4 mai 2022 (Chantal Laroche Poupard) - Ce film britannique poignant, avec des notes d’un humour bien particulier, qui traite d’un drame social et un sujet politique très actuel, nous met en immersion dansle quotidien de demandeurs d’asile qui, en attendant leurs papiers,séjournent sur une île isolée du nord de l’Écosse.

 

Le film commence par un cours de sensibilisation, d’éveil culturel, mené par un couple caricatural et grotesque ; Helga (Sidse Babett Knudsen) et Boris (Kenneth Collard) enseignent à un groupe de sans-papiers comment se porter candidat à un emploi.

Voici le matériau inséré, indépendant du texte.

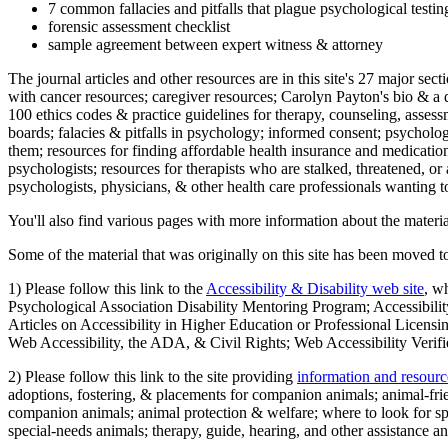
7 common fallacies and pitfalls that plague psychological testi
forensic assessment checklist
sample agreement between expert witness & attorney
The journal articles and other resources are in this site's 27 major s
with cancer resources; caregiver resources; Carolyn Payton's bio & a q
100 ethics codes & practice guidelines for therapy, counseling, assess
boards; falacies & pitfalls in psychology; informed consent; psycholog
them; resources for finding affordable health insurance and medication
psychologists; resources for therapists who are stalked, threatened, or 
psychologists, physicians, & other health care professionals wanting to
You'll also find various pages with more information about the material
Some of the material that was originally on this site has been moved to
1) Please follow this link to the
Accessibility & Disability web site
, w
Psychological Association Disability Mentoring Program; Accessibility
Articles on Accessibility in Higher Education or Professional Licens
Web Accessibility, the ADA, & Civil Rights; Web Accessibility Verifi
2) Please follow this link to the site providing
information and resourc
adoptions, fostering, & placements for companion animals; animal-fr
companion animals; animal protection & welfare; where to look for sp
special-needs animals; therapy, guide, hearing, and other assistance an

Ils parodient par là même toute une société méprisante. S’ajoute au drame des sans-papiers le racisme des habitants de cette petite île écossaise comme des jeunes de l’île qui se moquent du nom de l’un d’entre eux, Omar. 

 

Omar (Amir El-Masry)est un jeune musicien syrien accablé par son exil forcé ; il a quitté son pays natal tandis que sa famille est réfugiée Turquie et son frère enrôlé dans l’armée syrienne. Brisé, malheureux et perdu, Omar n’arrive même plus à jouer de son instrument, son oude depuis qu’il est parti d’autant plus qu’il s’est blessé à la main en fuyant son pays. 

 

On va suivre alors Omar dans son quotidien et sa vie monotone ; inlassablement, on parcourt avec lui le même long chemin pour aller à la seule cabine téléphonique dont il peut disposer pour garder le contact avec sa famille restée en Turquie.

 

Habité par un désert presqu’infini, Omar est vidé de tout espoir ; il erre sur cette île, balayée par le vent et les embruns et ne perçoit pas la sublime beauté de cette île. Il erre sans but, sans âme, sans ressort, sans désir, avec ses doutes, ses découragements, son manque de confiance en lui.

 

D’un geste symbolique il enferme son oude dans son écrin comme s’il ''enfermait son âme dans un cercueil'' ; c’est ce que lui dit un de ses colocataires, un autre sans-papiers, Farhad (Vikash Bhai), qui en revanche a la ''pêche'', des joies et des désirs et rêve de travailler dans un bureau, de porter un jour un costume, d’avoir un téléphone portable et un ordinateur…

 

Tel ''le fils prodigue'' prostré dans le fond de son désespoir, Omar va se relever ; il décide d’écouter son père et accepte de reprendre contact avec son frère si différent de lui avec lequel il est fâché. Avec une grande pudeur de sentiments le réalisateur imagine cette séquence de réconciliation par une fiction presque féérique, tandis qu’un pseudo sms se transforme en un superbe dialogue entre les deux frères qui se retrouvent dans une petite cabane perdue au fin fond de cette île d’Ecosse. Omar qui était auparavant dans les limbes, dans cet état intermédiaire et même ''tombé dans l’oubli'' - cf le sens de in limbo-, accède à une sorte de rédemption et retrouve courage, goût à la vie, goût à la musique. 

 

Ben Sharrock est premier cinéaste à avoir réalisé un film sur cette île isolée du Nord de l’Ecosse dans des prises de vue de grand angle imposant. Il nous invite à prendre conscience d’attitudes contemporaines racistes ou méprisantes, le tout sur fond d’histoire d’une âme égarée où l’affection de la famille même éloignée et l’amitié fraternelle s’avèrent salvatrices.


Ben Sharrock dont le talent se déploie tantôt dans le drame, tantôt dans la satire n’oublie jamais de rester empathique et humain ce qui le hisse par ce deuxième film au rang des grands cinéastes pour ne citer que Naomi Kawase ou Ken Loach. Limbo de Ben Sharrock a remporté au Festival du film britannique de Dinard, l’Hitchcock d'Or 2021 et le Prix du Public.